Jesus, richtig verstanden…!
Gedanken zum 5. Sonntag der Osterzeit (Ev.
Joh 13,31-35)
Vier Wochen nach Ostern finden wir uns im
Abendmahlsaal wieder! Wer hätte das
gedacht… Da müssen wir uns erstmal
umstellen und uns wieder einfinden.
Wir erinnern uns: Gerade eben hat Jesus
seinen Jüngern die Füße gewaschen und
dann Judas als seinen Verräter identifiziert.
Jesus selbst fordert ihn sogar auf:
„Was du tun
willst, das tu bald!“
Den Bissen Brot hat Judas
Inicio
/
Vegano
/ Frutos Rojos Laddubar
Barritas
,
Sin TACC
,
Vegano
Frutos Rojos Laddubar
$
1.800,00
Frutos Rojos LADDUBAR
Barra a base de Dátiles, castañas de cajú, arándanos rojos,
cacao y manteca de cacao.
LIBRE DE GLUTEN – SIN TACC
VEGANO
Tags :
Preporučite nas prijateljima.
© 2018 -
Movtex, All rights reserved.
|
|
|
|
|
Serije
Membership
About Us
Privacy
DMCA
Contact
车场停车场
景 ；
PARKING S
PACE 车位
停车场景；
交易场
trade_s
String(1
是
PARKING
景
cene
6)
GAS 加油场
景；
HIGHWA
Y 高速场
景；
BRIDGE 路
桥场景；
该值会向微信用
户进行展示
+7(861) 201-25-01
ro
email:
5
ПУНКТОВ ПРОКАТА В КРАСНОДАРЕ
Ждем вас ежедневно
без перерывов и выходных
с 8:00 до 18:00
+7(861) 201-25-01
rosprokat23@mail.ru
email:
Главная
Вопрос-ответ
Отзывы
▬▬▬
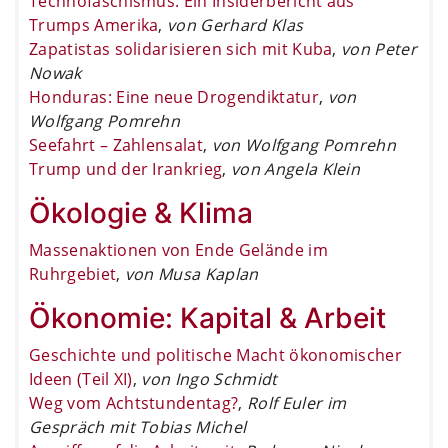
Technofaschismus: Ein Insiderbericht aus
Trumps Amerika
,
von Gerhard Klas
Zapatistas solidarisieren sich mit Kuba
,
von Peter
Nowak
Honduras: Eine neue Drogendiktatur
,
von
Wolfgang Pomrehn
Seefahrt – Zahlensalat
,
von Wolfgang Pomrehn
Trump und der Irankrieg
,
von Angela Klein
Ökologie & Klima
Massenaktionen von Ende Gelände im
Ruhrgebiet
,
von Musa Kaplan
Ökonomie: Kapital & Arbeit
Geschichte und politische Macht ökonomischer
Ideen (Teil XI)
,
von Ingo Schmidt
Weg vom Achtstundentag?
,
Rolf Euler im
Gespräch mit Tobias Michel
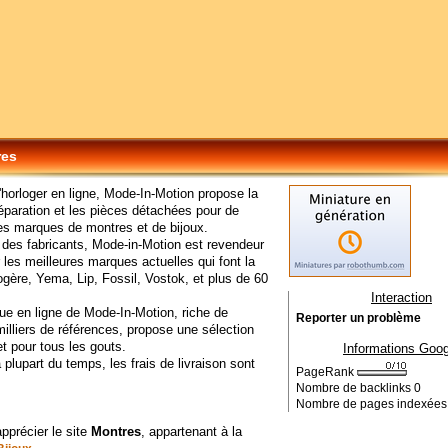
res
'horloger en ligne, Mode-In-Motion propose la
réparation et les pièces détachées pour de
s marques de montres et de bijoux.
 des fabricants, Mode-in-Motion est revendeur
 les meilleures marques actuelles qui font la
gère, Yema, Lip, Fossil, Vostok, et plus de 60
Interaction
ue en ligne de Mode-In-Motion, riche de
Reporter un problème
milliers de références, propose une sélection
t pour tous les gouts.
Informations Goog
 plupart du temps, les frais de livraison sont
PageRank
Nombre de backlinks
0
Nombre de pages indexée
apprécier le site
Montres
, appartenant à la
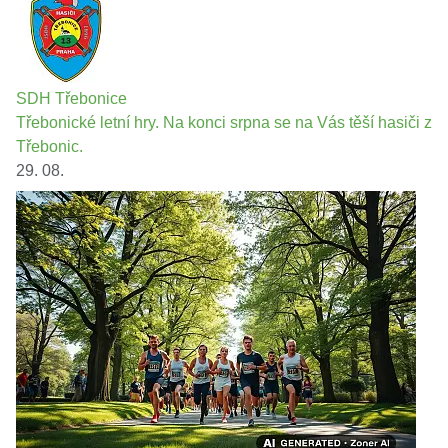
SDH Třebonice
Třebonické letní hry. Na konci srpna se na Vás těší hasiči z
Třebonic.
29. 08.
▬▬▬
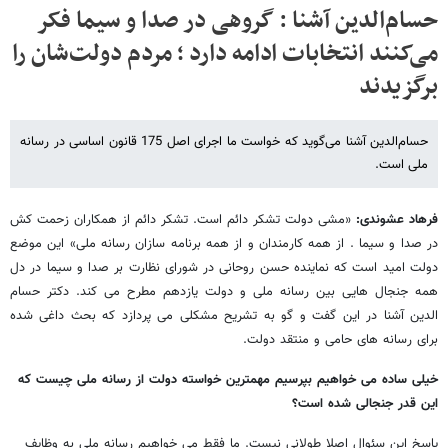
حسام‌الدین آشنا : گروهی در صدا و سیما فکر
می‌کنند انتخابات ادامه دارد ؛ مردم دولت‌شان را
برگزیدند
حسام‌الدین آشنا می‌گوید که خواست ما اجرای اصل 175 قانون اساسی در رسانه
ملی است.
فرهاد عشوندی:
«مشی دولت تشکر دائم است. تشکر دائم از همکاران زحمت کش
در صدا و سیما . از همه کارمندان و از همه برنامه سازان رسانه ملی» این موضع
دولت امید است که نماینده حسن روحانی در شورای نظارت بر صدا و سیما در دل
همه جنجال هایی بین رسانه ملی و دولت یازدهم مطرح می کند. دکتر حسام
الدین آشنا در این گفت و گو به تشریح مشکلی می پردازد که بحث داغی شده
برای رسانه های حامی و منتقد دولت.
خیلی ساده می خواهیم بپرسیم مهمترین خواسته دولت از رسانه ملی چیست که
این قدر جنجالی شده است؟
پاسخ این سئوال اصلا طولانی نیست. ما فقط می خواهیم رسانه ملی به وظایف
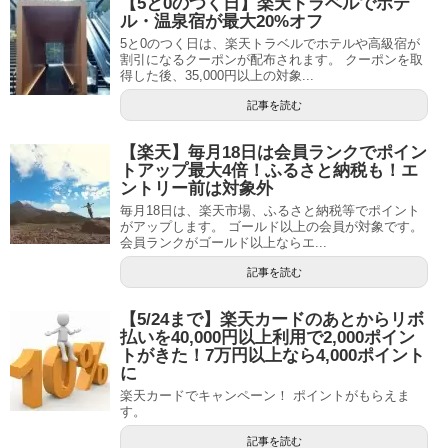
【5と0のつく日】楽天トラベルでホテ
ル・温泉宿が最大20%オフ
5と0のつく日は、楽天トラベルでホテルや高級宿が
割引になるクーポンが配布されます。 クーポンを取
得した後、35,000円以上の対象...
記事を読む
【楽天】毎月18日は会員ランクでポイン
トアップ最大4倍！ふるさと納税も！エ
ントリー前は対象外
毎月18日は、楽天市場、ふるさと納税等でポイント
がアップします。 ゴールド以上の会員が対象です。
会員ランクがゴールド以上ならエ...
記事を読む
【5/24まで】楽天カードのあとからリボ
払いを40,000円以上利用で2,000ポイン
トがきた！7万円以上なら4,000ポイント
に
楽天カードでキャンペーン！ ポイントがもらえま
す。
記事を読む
▬▬▬
* _Requirement_
Please tally the lines of the material that contain the word "Pomrehn", then give the total alone.

* _Result below_
2